ACTIVITY - Find and copy the lines in the records beneath this task that contain the word "available".
Top of STUDY MATERIAL
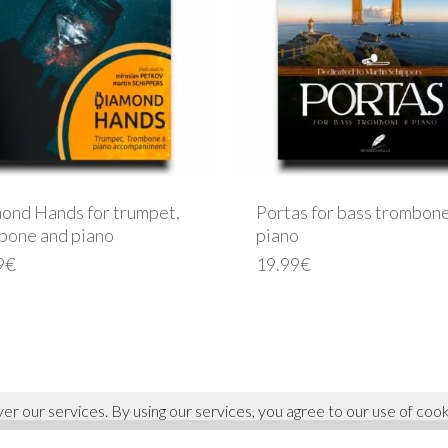
ond Hands for trumpet,
Portas for bass trombon
bone and piano
piano
9
€
19.99
€
ver our services. By using our services, you agree to our use of cook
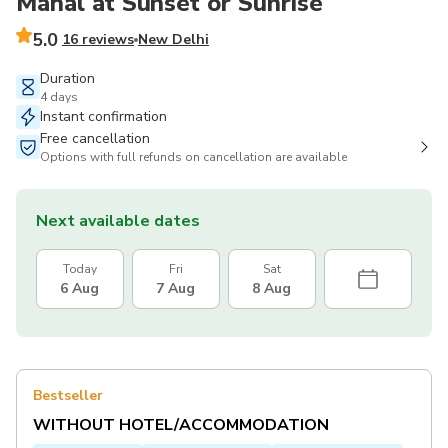
Mahal at Sunset or Sunrise
5.0
16 reviews
New Delhi
Duration
4 days
Instant confirmation
Free cancellation
Options with full refunds on cancellation are available
Next available dates
Today
Fri
Sat
6 Aug
7 Aug
8 Aug
Bestseller
WITHOUT HOTEL/ACCOMMODATION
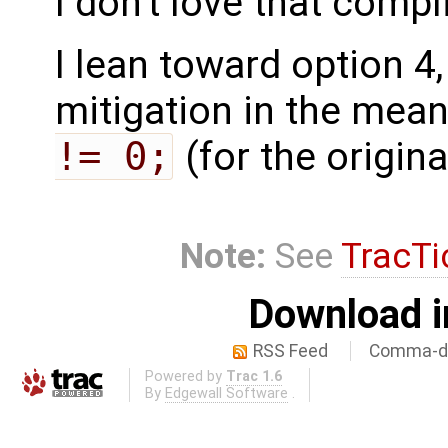
I don't love that compl
I lean toward option 4
mitigation in the mea
!= 0;
(for the origina
Note:
See
TracTi
Download i
RSS Feed
Comma-de
Powered by
Trac 1.6
By
Edgewall Software
.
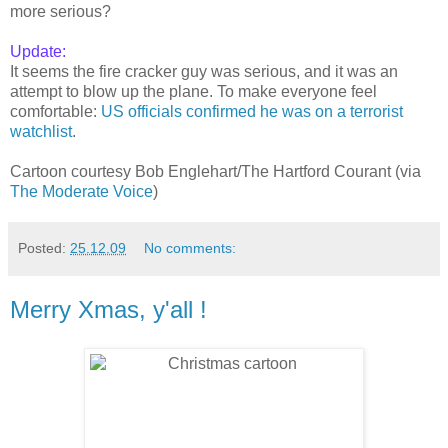
more serious?
Update:
It seems the fire cracker guy was serious, and it was an
attempt to blow up the plane. To make everyone feel
comfortable:
US officials confirmed he was on a terrorist
watchlist
.
Cartoon courtesy Bob Englehart/The Hartford Courant (via
The Moderate Voice
)
Posted:
25.12.09
No comments:
Merry Xmas, y'all !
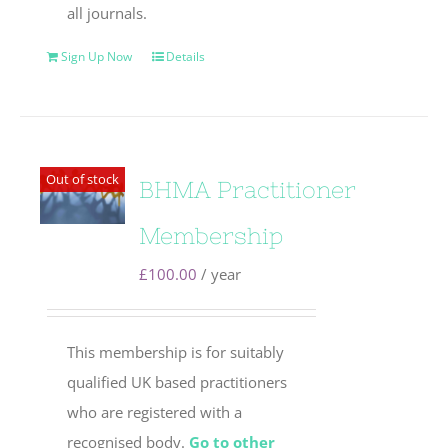
all journals.
Sign Up Now
Details
Out of stock
BHMA Practitioner
Membership
£
100.00
/ year
This membership is for suitably
qualified UK based practitioners
who are registered with a
recognised body.
Go to other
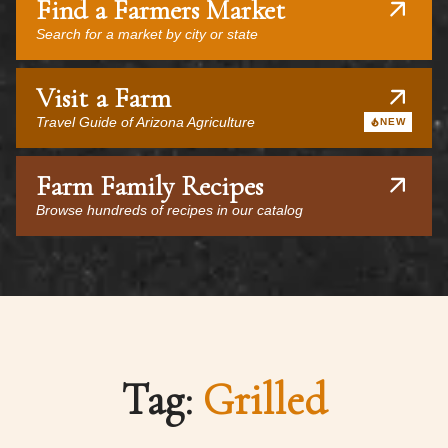
Find a Farmers Market
Search for a market by city or state
Visit a Farm
Travel Guide of Arizona Agriculture
NEW
Farm Family Recipes
Browse hundreds of recipes in our catalog
Tag:
Grilled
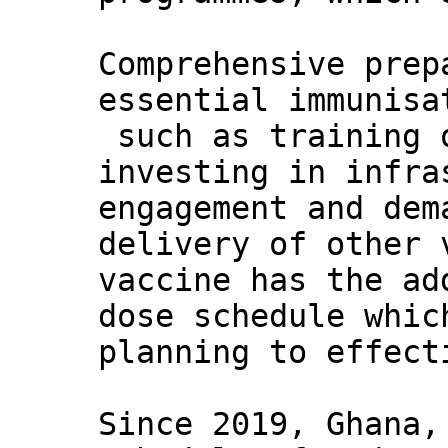
Comprehensive prep
essential immunisa
such as training 
investing in infra
engagement and dem
delivery of other 
vaccine has the ad
dose schedule whic
planning to effect
Since 2019, Ghana,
Bottom of STUDY MATERIAL
SOLVED EXERCISE -
Options with full refunds on cancellation are available
Next available dates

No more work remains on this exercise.